[Stored items]
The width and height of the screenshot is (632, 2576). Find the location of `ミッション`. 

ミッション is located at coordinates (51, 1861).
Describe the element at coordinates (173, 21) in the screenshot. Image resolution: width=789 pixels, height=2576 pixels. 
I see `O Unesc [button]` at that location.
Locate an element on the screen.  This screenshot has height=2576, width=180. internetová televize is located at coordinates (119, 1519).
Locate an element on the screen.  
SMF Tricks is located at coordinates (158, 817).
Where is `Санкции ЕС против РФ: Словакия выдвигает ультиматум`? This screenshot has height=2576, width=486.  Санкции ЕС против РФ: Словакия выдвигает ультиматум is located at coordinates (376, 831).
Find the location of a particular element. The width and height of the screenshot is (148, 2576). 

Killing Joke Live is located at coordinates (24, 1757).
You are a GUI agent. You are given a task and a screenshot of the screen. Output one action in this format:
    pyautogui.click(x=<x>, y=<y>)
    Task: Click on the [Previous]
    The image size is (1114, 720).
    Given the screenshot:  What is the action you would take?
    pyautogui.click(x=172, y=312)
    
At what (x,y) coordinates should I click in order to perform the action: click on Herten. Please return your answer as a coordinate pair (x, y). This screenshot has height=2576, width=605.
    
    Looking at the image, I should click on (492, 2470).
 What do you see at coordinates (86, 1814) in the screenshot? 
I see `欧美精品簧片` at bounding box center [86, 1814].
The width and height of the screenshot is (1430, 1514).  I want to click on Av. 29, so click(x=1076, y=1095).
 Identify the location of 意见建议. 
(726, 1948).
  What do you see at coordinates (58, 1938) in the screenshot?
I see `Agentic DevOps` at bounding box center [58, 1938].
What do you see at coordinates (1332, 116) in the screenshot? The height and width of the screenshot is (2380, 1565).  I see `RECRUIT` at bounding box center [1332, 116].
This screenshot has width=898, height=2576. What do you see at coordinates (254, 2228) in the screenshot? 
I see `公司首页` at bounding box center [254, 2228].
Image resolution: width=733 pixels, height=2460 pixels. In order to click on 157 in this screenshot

- Problem statement -
Going back to the entries above, set down exactly the lines that begin at the one with "The width and height of the screenshot is (1430, 1514)." and end at the one with "What do you see at coordinates (1332, 116)", both included, and nothing else.

- Task result -
The width and height of the screenshot is (1430, 1514).  I want to click on Av. 29, so click(x=1076, y=1095).
 Identify the location of 意见建议. 
(726, 1948).
  What do you see at coordinates (58, 1938) in the screenshot?
I see `Agentic DevOps` at bounding box center [58, 1938].
What do you see at coordinates (1332, 116) in the screenshot? The height and width of the screenshot is (2380, 1565).  I see `RECRUIT` at bounding box center [1332, 116].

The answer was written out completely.